If we look at both of these characters and their development throughout the series, we can see that the show’s creator and its writers do not glamorize or glorify vice. Johnson cautions us if a character is shown to be “indeed splendidly wicked…” but their wickedness overshadows their righteousness, “we lose the abhorrence of their faults, because they do not hinder our pleasure.” This sort of character, which Johnson emphatically proclaims, “ought never to be drawn,” leaves the audience believing that it is possible to practice the “art of murdering without pain.”  Johnson ends his remarks by declaring that although vice is necessary, “virtue [on the other hand] is the highest proof of understanding, and the only solid basis of greatness; and that vice is the natural consequence of narrow thoughts, that it begins in mistake and ends in ignominy.” These remarks are very true in the examples of Walter and Jesse. We see that as the characters realize that the life of meth cooking, drug abuse, dishonesty, and murder only leads to destruction, they begin to be enlightened and come to an understanding. An understanding, that is, of the truth of what is right and what is wrong, although it comes too late in both cases.
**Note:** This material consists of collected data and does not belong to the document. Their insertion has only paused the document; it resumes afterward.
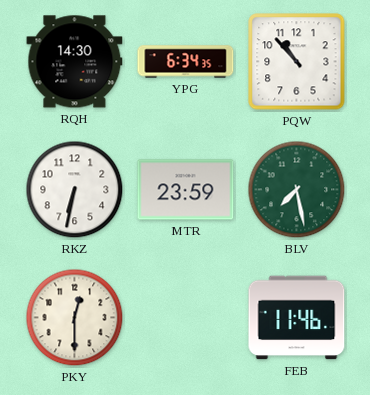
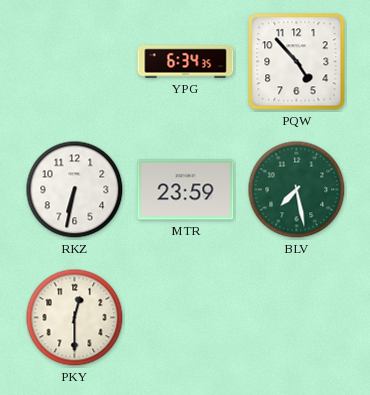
RQH: 14:30 -> none
PQW: 10:53 -> 4:53
FEB: 11:46 -> none
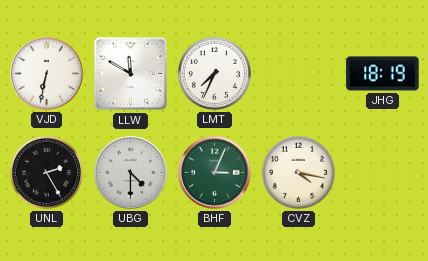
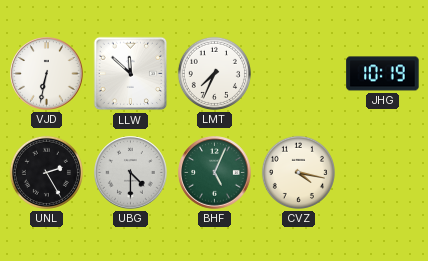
LLW: 11:50 -> 11:52
JHG: 18:19 -> 10:19
BHF: 3:04 -> 5:04
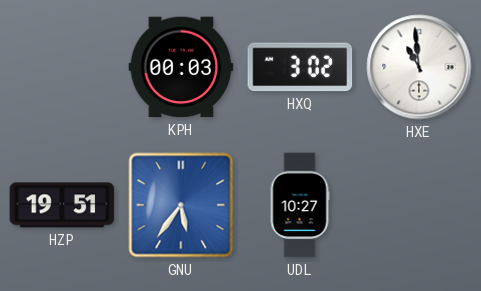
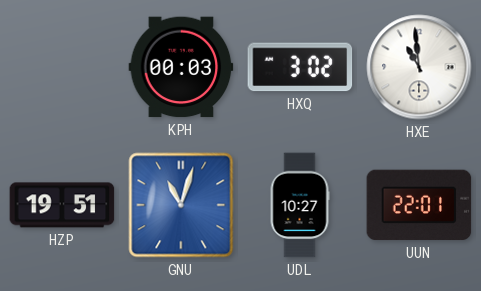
GNU: 5:36 -> 11:03
UUN: none -> 22:01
In relation to Johnson’s words, we can see that in TV shows like Breaking Bad, although they sometimes overdramatize reality, they oftentimes present what in reality really does happen. When this is done in the media, books, movies, and television shows, they can be used to foster an environment of teaching and learning in regards to making decisions and living a virtuous and moral life. Instead of showing only the good, we can use the good and the bad in the media as a means to facilitate discussion regarding good and bad choices. In our own choosing of media, we can determine which media glorifies vice and which media presents moral dilemmas through a real-life lens. And in turn we can become wiser viewers. In becoming wise viewers, we can help others be wise in the media they choose to indulge in. In a time where morality is becoming more and more subjective, we would be wise to learn how to recognize the media that aids in building up morality as well as understanding the benefits of a virtuous life and seek opportunities to teach those we love to do the same, even if those lessons come from unexpected sources.
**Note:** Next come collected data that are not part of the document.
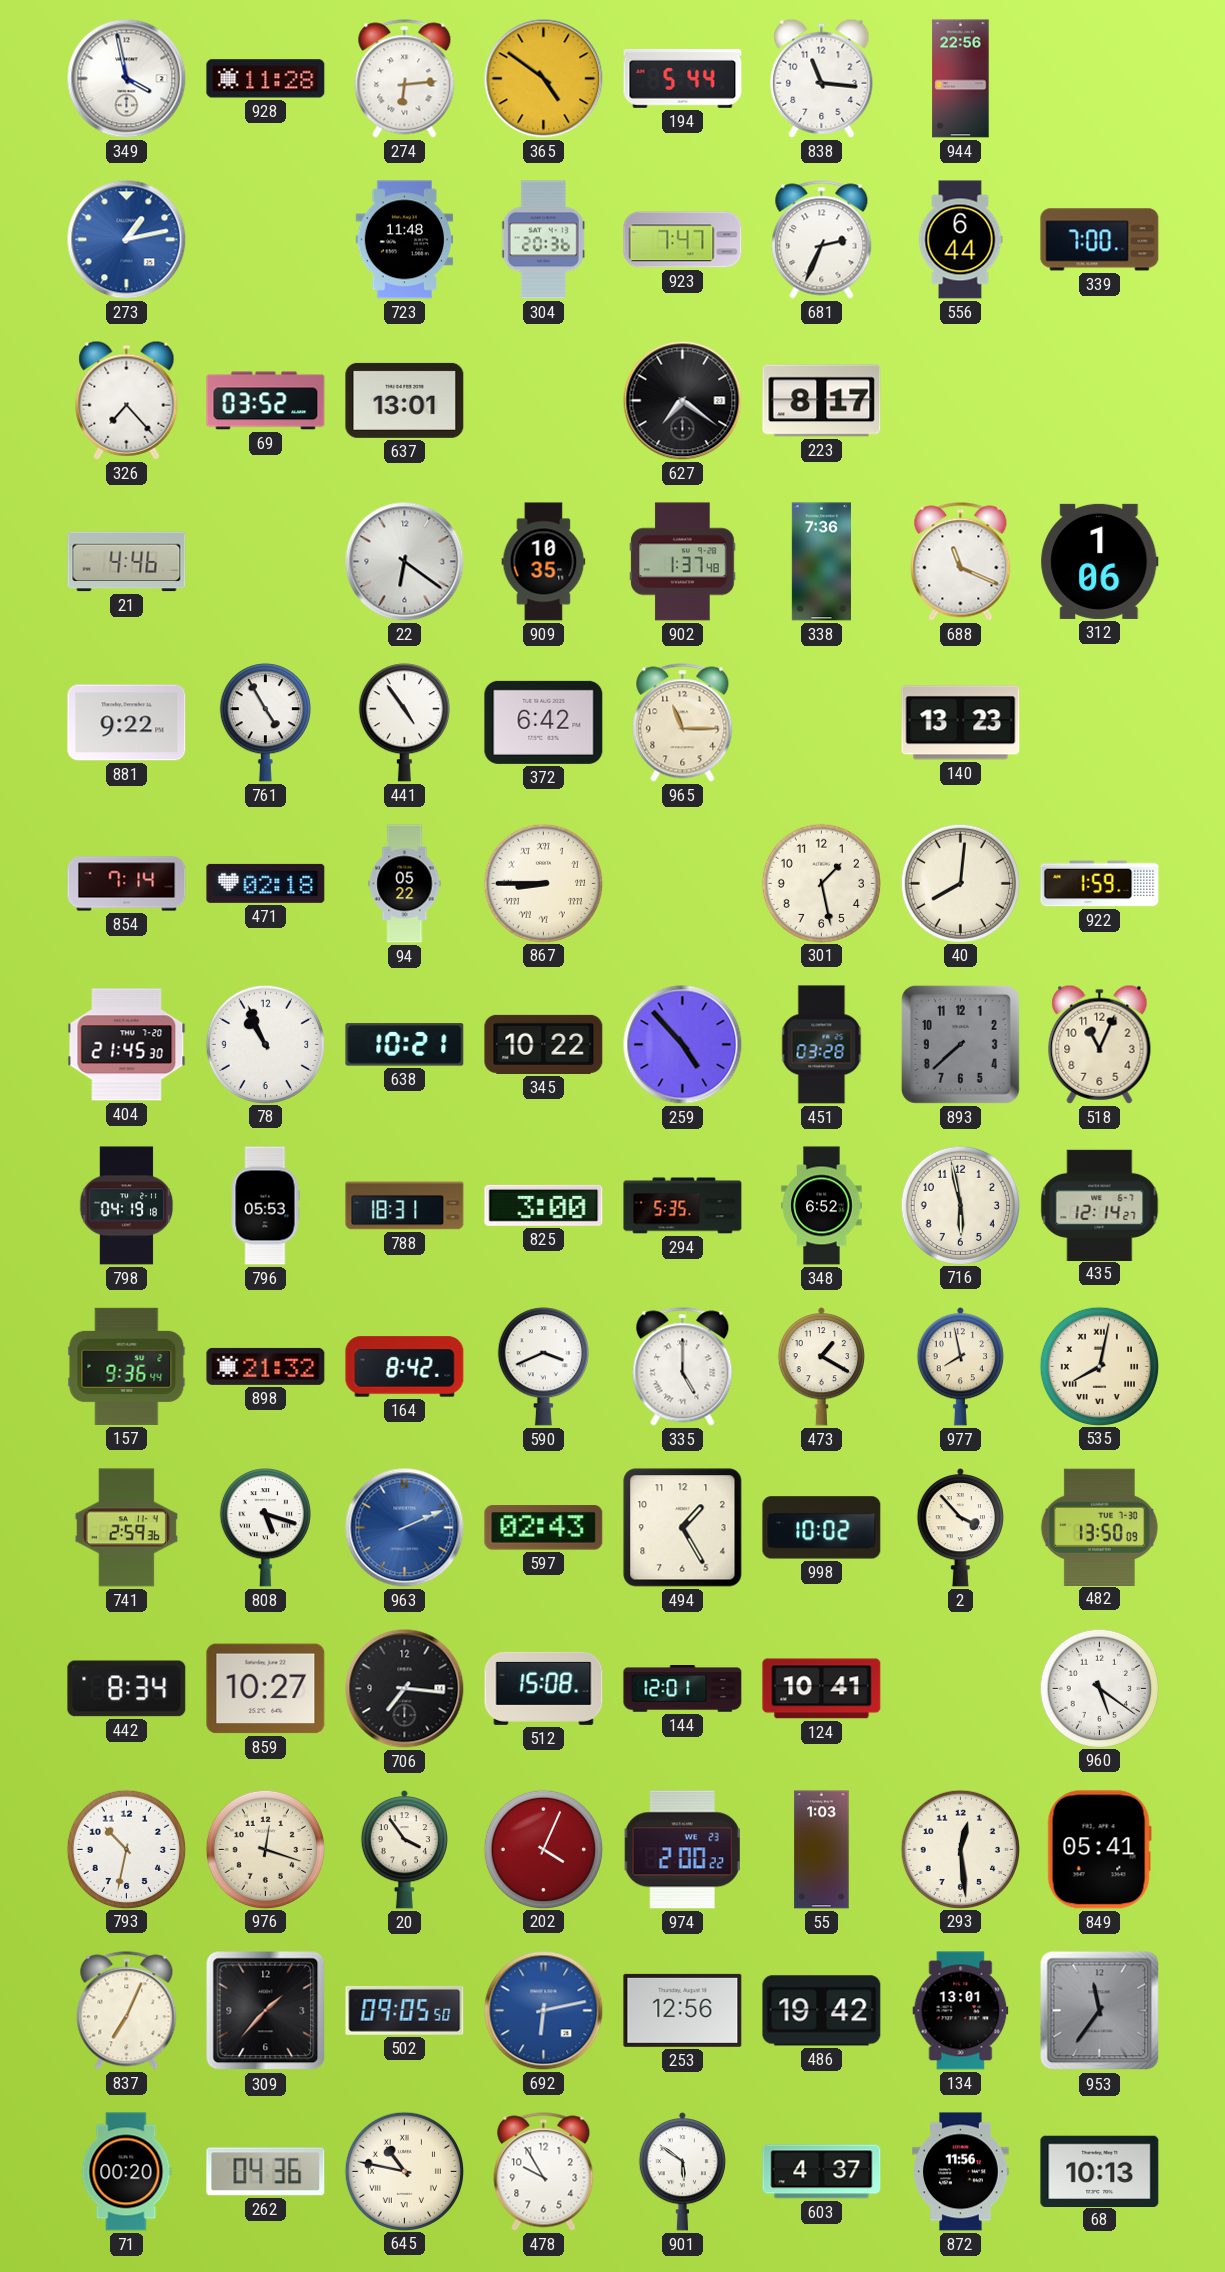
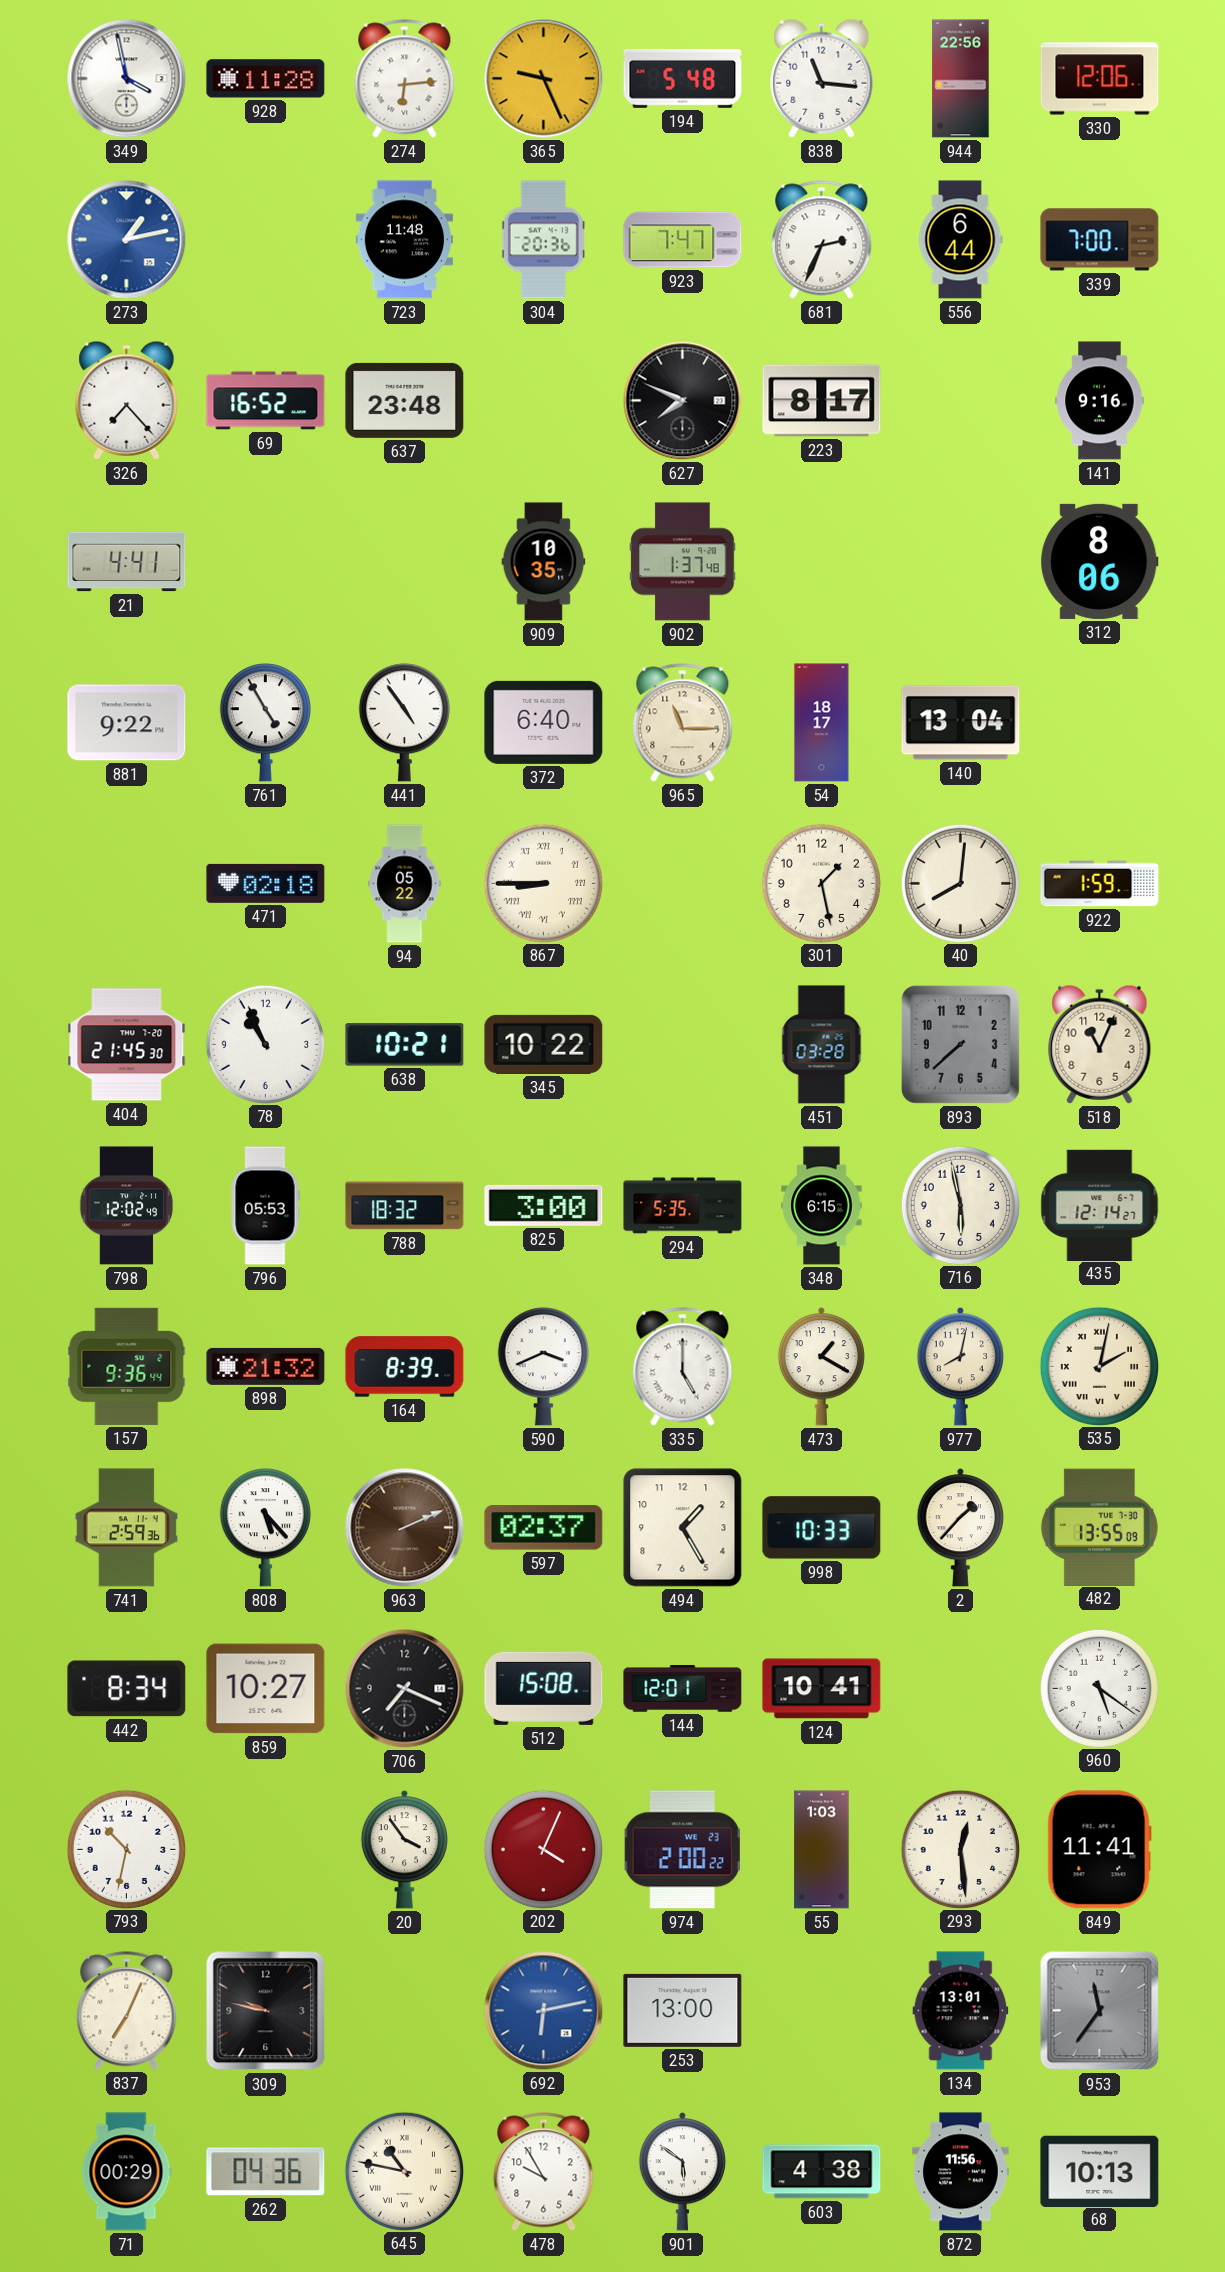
365: 4:51 -> 9:26
194: 5:44 -> 5:48
330: none -> 12:06
69: 03:52 -> 16:52
637: 13:01 -> 23:48
627: 7:21 -> 7:49
141: none -> 9:16
21: 4:46 -> 4:41
22: 6:21 -> none
338: 7:36 -> none
688: 11:19 -> none
312: 1:06 -> 8:06
372: 6:42 -> 6:40
54: none -> 18:17
140: 13:23 -> 13:04
854: 7:14 -> none
259: 4:53 -> none
798: 04:19 -> 12:02
788: 18:31 -> 18:32
348: 6:52 -> 6:15
164: 8:42 -> 8:39
977: 7:58 -> 8:02
535: 8:02 -> 2:02
808: 5:18 -> 5:23
963 dial: blue -> brown
597: 02:43 -> 02:37
998: 10:02 -> 10:33
2: 3:53 -> 1:37
482: 13:50 -> 13:55
706: 7:16 -> 7:19
976: 12:18 -> none
849: 05:41 -> 11:41
309: 1:37 -> 9:47
502: 09:05 -> none
253: 12:56 -> 13:00
486: 19:42 -> none
71: 00:20 -> 00:29
603: 4:37 -> 4:38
What do you think? Do you agree with Samuel Johnson on this issue? Is all mature content bad? Are there any tv shows, movies, or books that you’ve been able to learn from? Can “bad shows” teach good, meaningful lessons? Is it okay to let youth watch TV shows with mature themes? If so, when would allowing kids to watch, or read material with mature themes be appropriate? Please respond in the comments. Thanks!

One thought on “Samuel Johnson and Fiction in the Age of Netflix

  1. This article is one that has both made me laugh and think. I think some really good points were brought up about how shows should show both virtue and vice in their characters and that there should be realistic consequences for the character’s actions. I also agree that we should be wise viewers, as I believe that just because we can learn some thing good from a “bad show” does not mean we should watch shows with more mature themes or encourage youth to watch these types of shows.